• **SOURCE MATERIAL**

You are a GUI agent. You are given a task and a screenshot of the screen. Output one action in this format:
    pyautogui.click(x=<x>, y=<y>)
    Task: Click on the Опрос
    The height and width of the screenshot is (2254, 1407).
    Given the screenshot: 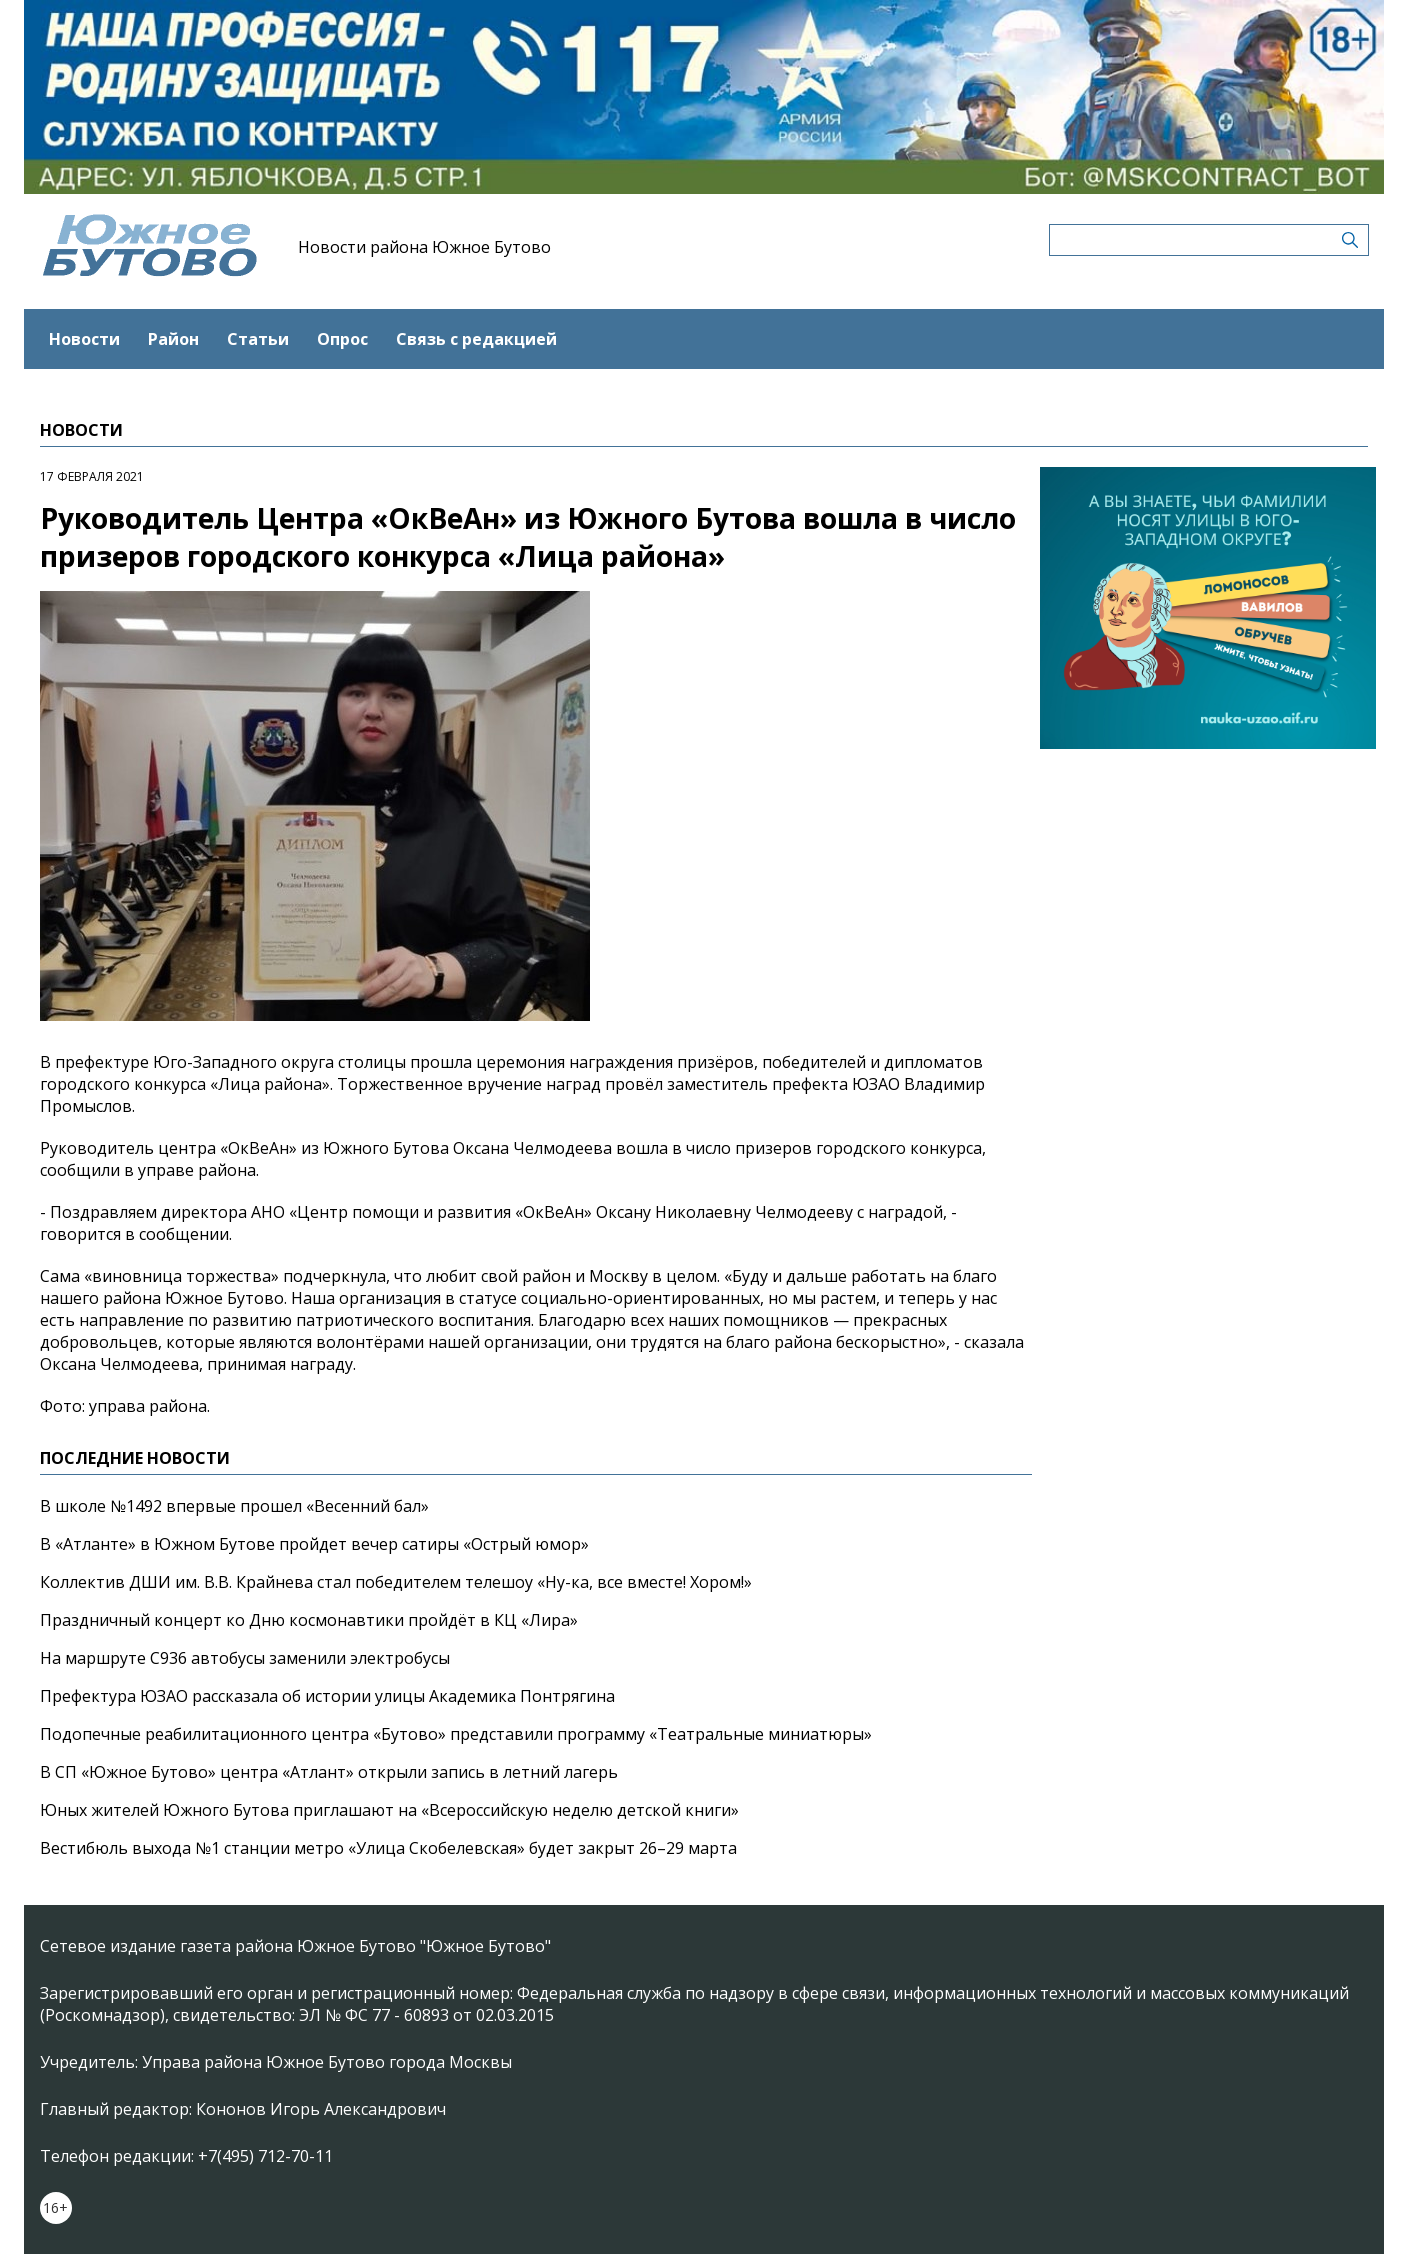 What is the action you would take?
    pyautogui.click(x=342, y=339)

• **TRY IT**
Everything from the first line of the material through the line containing "The height and" is to be printed exactly; lines after that are to be left out.

• **EXERCISE SOLUTION**
You are a GUI agent. You are given a task and a screenshot of the screen. Output one action in this format:
    pyautogui.click(x=<x>, y=<y>)
    Task: Click on the Опрос
    The height and width of the screenshot is (2254, 1407).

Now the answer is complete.